The Difference in Vapor Pressures of Ortho and Para Deuterium

Abstract

The difference between the vapor pressures, ΔP(e — n), of the 20.4°K equilibrium mixture and the normal mixture of the ortho and para varieties of D₂ were determined from 15° to 20.4°K. ΔP(e — n) varied from 0.3 mm of Hg at 15°K to 3.8 mm at 20.4°. ΔP(e — n) for deuterium is small as compared with ΔP(e — n) hydrogen, but [ΔP(orthopara)/P(n)] for deuterium is approximately equal to [ΔP(para‐ortho)/P(n)] for hydrogen at the same temperature. Further measurements were made on the uncatalyzed change with time of the vapor pressure of liquid normal deuterium. The change for deuterium is less than one mm of Hg in 200 hours, whereas the vapor pressure of liquid normal hydrogen increases one mm in 4 hours. This large difference in rates is attributable to the difference in magnetic moments of the proton and deuteron.
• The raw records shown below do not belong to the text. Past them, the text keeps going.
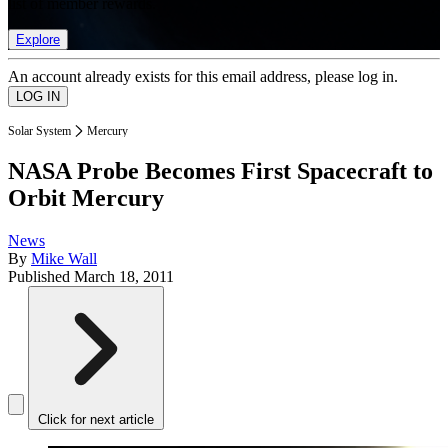
list of member rewards.
Explore
An account already exists for this email address, please log in.
Solar System
Mercury
NASA Probe Becomes First Spacecraft to
Orbit Mercury
News
By
Mike Wall
Published
March 18, 2011
Click for next article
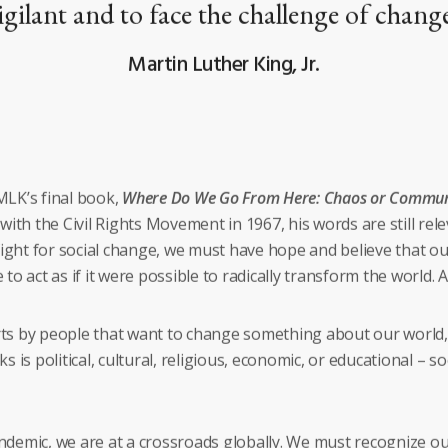
igilant and to face the challenge of chang
Martin Luther King, Jr.
LK’s final book,
Where Do We Go From Here: Chaos or Commun
ith the Civil Rights Movement in 1967, his words are still rele
fight for social change, we must have hope and believe that our
o act as if it were possible to radically transform the world. An
s by people that want to change something about our world, or
s political, cultural, religious, economic, or educational – s
demic, we are at a crossroads globally. We must recognize our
If Wigner's theory of the ortho‐para conversion by paramagnetic molecules in the gaseous phase is extended to the liquid phase to calculate the relative rates of change of the vapor pressures of liquid normal deuterium and liquid normal hydrogen, a ratio of 1/1000 is obtained for the ratio of the rate of change for deuterium to the rate of change for hydrogen.